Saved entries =
== == ==
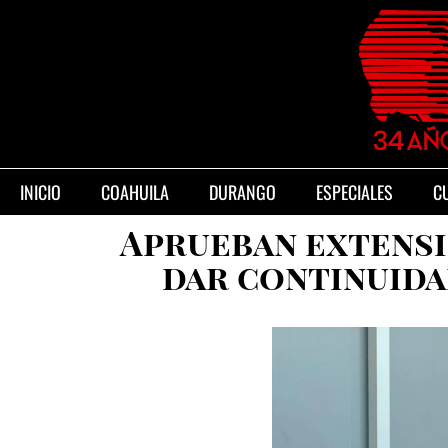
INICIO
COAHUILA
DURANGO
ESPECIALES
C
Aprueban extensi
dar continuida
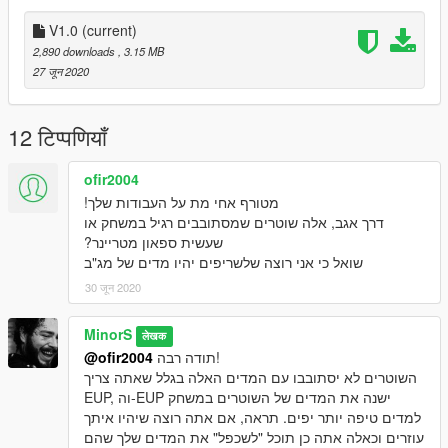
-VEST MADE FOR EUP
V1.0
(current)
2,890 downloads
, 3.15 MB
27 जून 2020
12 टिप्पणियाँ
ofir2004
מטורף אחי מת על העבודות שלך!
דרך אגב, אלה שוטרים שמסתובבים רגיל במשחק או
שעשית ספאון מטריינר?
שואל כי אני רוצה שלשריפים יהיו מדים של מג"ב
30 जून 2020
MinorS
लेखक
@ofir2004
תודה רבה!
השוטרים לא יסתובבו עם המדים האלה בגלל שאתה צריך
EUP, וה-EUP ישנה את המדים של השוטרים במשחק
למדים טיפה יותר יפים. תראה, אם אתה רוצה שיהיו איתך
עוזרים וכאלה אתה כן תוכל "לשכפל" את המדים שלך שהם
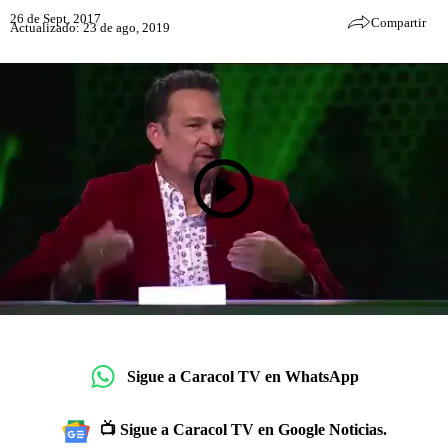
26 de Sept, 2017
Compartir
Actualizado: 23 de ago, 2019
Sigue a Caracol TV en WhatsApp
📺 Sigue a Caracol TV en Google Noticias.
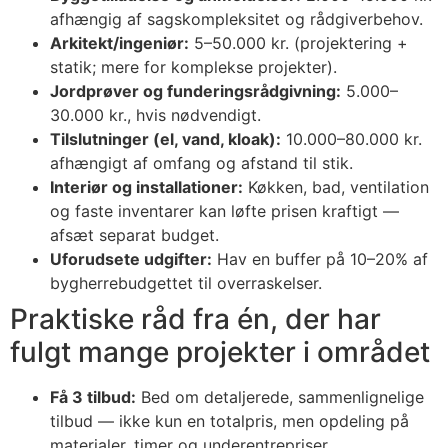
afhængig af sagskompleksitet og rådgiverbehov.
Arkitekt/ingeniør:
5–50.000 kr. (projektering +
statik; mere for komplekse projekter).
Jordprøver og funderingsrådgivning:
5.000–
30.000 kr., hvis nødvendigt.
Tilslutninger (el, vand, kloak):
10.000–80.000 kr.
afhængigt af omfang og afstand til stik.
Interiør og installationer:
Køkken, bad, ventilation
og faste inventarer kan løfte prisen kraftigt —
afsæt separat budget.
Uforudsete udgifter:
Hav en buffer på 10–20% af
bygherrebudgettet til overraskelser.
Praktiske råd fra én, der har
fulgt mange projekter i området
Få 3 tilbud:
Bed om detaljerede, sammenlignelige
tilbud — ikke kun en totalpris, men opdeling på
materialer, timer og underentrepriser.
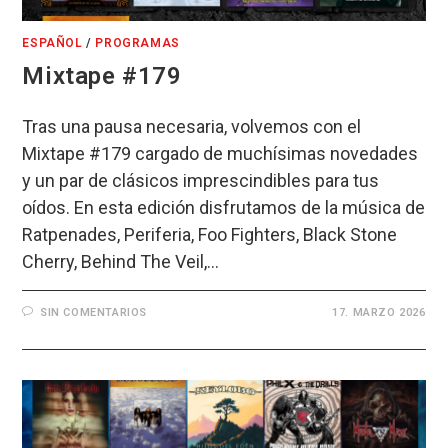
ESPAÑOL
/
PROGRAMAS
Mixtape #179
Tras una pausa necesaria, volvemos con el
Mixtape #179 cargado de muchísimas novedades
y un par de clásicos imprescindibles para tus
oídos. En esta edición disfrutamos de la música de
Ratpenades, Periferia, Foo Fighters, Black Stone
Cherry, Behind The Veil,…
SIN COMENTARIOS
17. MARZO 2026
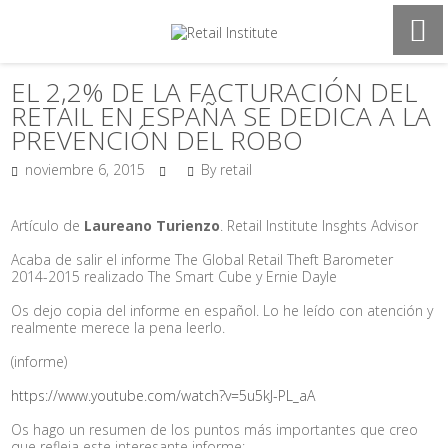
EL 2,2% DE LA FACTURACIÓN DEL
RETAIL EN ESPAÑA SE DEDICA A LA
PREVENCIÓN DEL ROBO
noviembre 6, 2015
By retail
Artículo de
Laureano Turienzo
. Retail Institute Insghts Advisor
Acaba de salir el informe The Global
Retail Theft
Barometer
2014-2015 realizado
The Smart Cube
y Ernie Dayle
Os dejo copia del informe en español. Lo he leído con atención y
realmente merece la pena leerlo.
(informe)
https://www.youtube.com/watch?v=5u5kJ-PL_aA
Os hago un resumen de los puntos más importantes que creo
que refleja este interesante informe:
== == ==
Task to carry out = Each line from the one containing "SIN COMENTARIOS" to the final line of the data must be printed exactly, both included, with nothing else and no pictures.

Result =
SIN COMENTARIOS
17. MARZO 2026
EL 2,2% DE LA FACTURACIÓN DEL
RETAIL EN ESPAÑA SE DEDICA A LA
PREVENCIÓN DEL ROBO
noviembre 6, 2015
By retail
Artículo de
Laureano Turienzo
. Retail Institute Insghts Advisor
Acaba de salir el informe The Global
Retail Theft
Barometer
2014-2015 realizado
The Smart Cube
y Ernie Dayle
Os dejo copia del informe en español. Lo he leído con atención y
realmente merece la pena leerlo.
(informe)
https://www.youtube.com/watch?v=5u5kJ-PL_aA
Os hago un resumen de los puntos más importantes que creo
que refleja este interesante informe:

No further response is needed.